Flick misstrauisch: césped-debatte vor atlético-duell!
Ein ungewöhnlicher Anblick auf dem Rasen des Estadio Metropolitano: Hansi Flick, der sonst eher für seine taktische Brillanz bekannt ist, verbarg sich gestern in der Analyse des Spielfelds. Der ehemalige Bayern- und Köln-Coach schien alles andere als zufrieden mit den Bedingungen vor dem Rückspiel gegen Barcelona.

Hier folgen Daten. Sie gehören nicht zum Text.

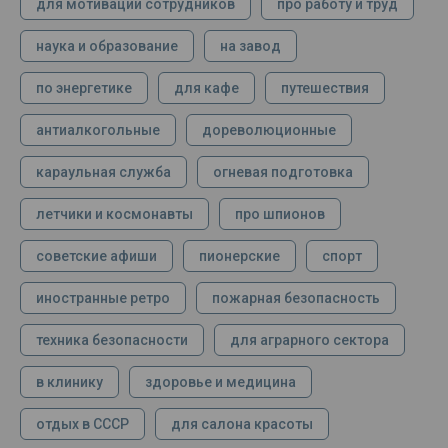
для мотивации сотрудников
про работу и труд
наука и образование
на завод
по энергетике
для кафе
путешествия
антиалкогольные
дореволюционные
караульная служба
огневая подготовка
летчики и космонавты
про шпионов
советские афиши
пионерские
спорт
иностранные ретро
пожарная безопасность
техника безопасности
для аграрного сектора
в клинику
здоровье и медицина
отдых в СССР
для салона красоты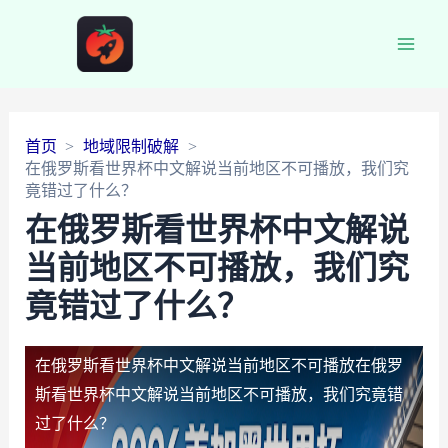
Main
Men
首页
地域限制破解
在俄罗斯看世界杯中文解说当前地区不可播放，我们究
竟错过了什么？
在俄罗斯看世界杯中文解说
当前地区不可播放，我们究
竟错过了什么？
在俄罗斯看世界杯中文解说当前地区不可播放
在俄罗
斯看世界杯中文解说当前地区不可播放，我们究竟错
过了什么？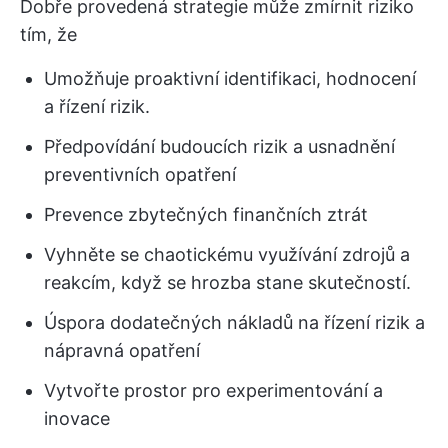
Dobře provedená strategie může zmírnit riziko
tím, že
Umožňuje proaktivní identifikaci, hodnocení
a řízení rizik.
Předpovídání budoucích rizik a usnadnění
preventivních opatření
Prevence zbytečných finančních ztrát
Vyhněte se chaotickému využívání zdrojů a
reakcím, když se hrozba stane skutečností.
Úspora dodatečných nákladů na řízení rizik a
nápravná opatření
Vytvořte prostor pro experimentování a
inovace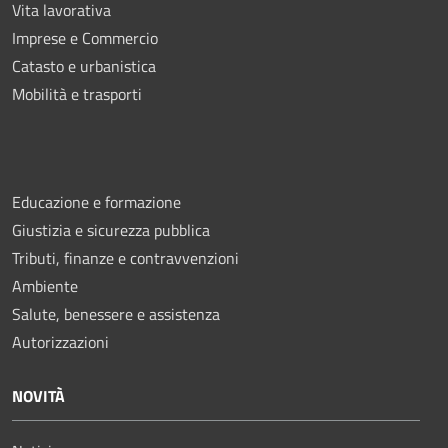
Vita lavorativa
Imprese e Commercio
Catasto e urbanistica
Mobilità e trasporti
Educazione e formazione
Giustizia e sicurezza pubblica
Tributi, finanze e contravvenzioni
Ambiente
Salute, benessere e assistenza
Autorizzazioni
NOVITÀ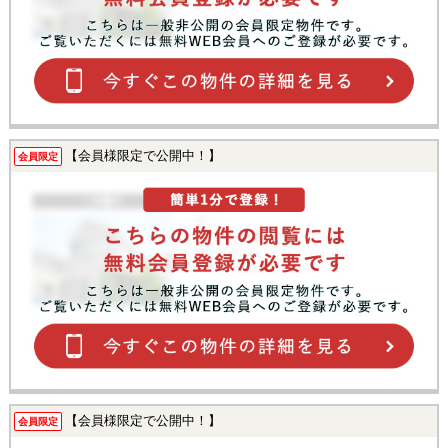
【会員様限定で公開中！】
会員限定
【会員様限定で公開中！】
会員限定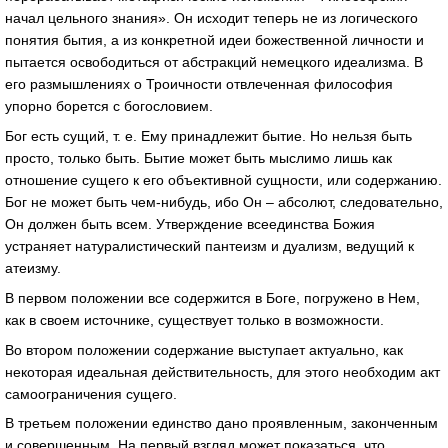
начал цельного знания». Он исходит теперь не из логического
понятия бытия, а из конкретной идеи божественной личности и
пытается освободиться от абстракций немецкого идеализма. В
его размышлениях о Троичности отвлеченная философия
упорно борется с богословием.
Бог есть сущий, т. е. Ему принадлежит бытие. Но нельзя быть
просто, только быть. Бытие может быть мыслимо лишь как
отношение сущего к его объективной сущности, или содержанию.
Бог не может быть чем-нибудь, ибо Он – абсолют, следовательно,
Он должен быть всем. Утверждение всеединства Божия
устраняет натуралистический пантеизм и дуализм, ведущий к
атеизму.
В первом положении все содержится в Боге, погружено в Нем,
как в своем источнике, существует только в возможности.
Во втором положении содержание выступает актуально, как
некоторая идеальная действительность, для этого необходим акт
самоограничения сущего.
В третьем положении единство дано проявленным, законченным
и совершенным. На первый взгляд может показаться, что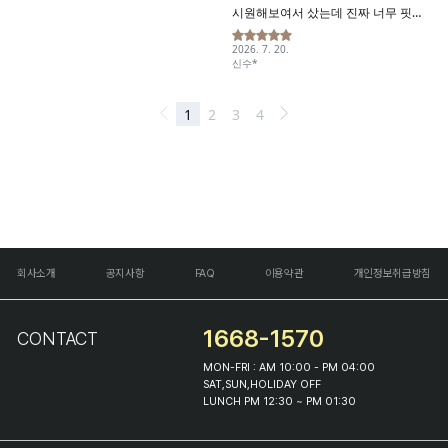
회사소개
공지사항
FAQ
이용약관
개인정보취급방침
1668-1570
CONTACT
MON-FRI : AM 10:00 - PM 04:00
SAT,SUN,HOLIDAY OFF
LUNCH PM 12:30 ~ PM 01:30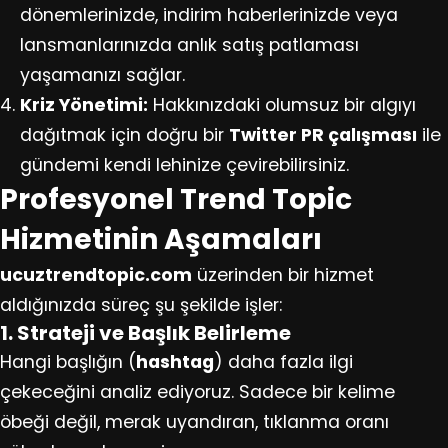
dönemlerinizde, indirim haberlerinizde veya
lansmanlarınızda anlık satış patlaması
yaşamanızı sağlar.
Kriz Yönetimi:
Hakkınızdaki olumsuz bir algıyı
dağıtmak için doğru bir
Twitter PR çalışması
ile
gündemi kendi lehinize çevirebilirsiniz.
Profesyonel Trend Topic
Hizmetinin Aşamaları
ucuztrendtopic.com
üzerinden bir hizmet
aldığınızda süreç şu şekilde işler:
1. Strateji ve Başlık Belirleme
Hangi başlığın (
hashtag
) daha fazla ilgi
çekeceğini analiz ediyoruz. Sadece bir kelime
öbeği değil, merak uyandıran, tıklanma oranı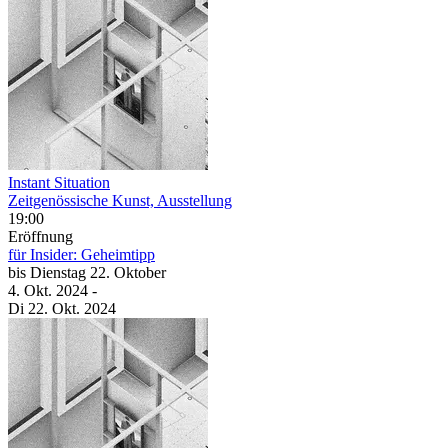
Instant Situation
Zeitgenössische Kunst, Ausstellung
19:00
Eröffnung
für Insider: Geheimtipp
bis
Dienstag
22. Oktober
4. Okt.
2024
-
Di
22. Okt.
2024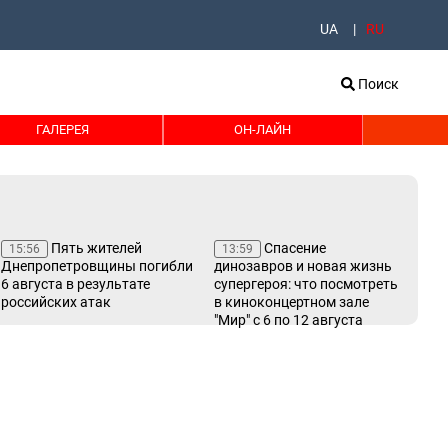
UA
RU
Поиск
ГАЛЕРЕЯ
ОН-ЛАЙН
Пять жителей
Спасение
15:56
13:59
13
Днепропетровщины погибли
динозавров и новая жизнь
сер
6 августа в результате
супергероя: что посмотреть
ум
российских атак
в киноконцертном зале
Лу
"Мир" с 6 по 12 августа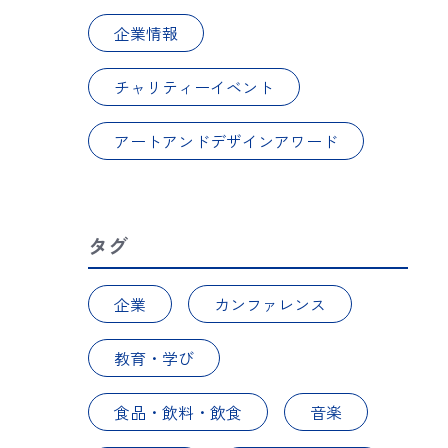
企業情報
チャリティーイベント
アートアンドデザインアワード
タグ
企業
カンファレンス
教育・学び
食品・飲料・飲食
音楽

Die ungewöhnliche rasen-inspektion des ehemaligen bundestrainers
Flick, der bei der Trainingsbeobachtung des Atlético-Teams anwesend war, verbrachte ungewöhnlich viel Zeit mit der Untersuchung des Rasens. Er kniete nieder, berührte die Oberfläche, maß und vermaß – eine Szene, die aufmerksamste Beobachter nicht unbemerkt ließen. Der Grund für diese ungewöhnliche Prozedur: Flick äußerte Bedenken hinsichtlich der Höhe des Rasens, die er für zu hoch befand. Eine zu hohe Grasnarbe verlangsamt den Ballfluss – ein Fakt, der im katalanischen Camp traditionell auf wenig Gegenliebe stößt, nicht zuletzt in Erinnerung an die Guardiola- und Xavi-Ära.
Laut MARCA wandte sich Flick direkt an einen UEFA-Vertreter, um seine Bedenken zu äußern. Die UEFA versicherte daraufhin, die Rasenhöhe zu überprüfen und gegebenenfalls anzupassen, wobei ein festgelegtes Protokoll zu befolgen ist. Die Vorschrift begrenzt die Rasenhöhe auf maximal 3 Zentimeter, wobei eine gleichmäßige Höhe über das gesamte Feld gewährleistet sein muss. Atlético-Verantwortliche bestätigten, dass der aktuelle Rasen innerhalb dieser Vorgaben liege – und auch im Vergleich zur gesamten Saison gleichmäßig sei. Im Camp Nou ist traditionell eine Rasenhöhe von 2,3 Zentimetern üblich, offenbar eine Frage des persönlichen Geschmacks.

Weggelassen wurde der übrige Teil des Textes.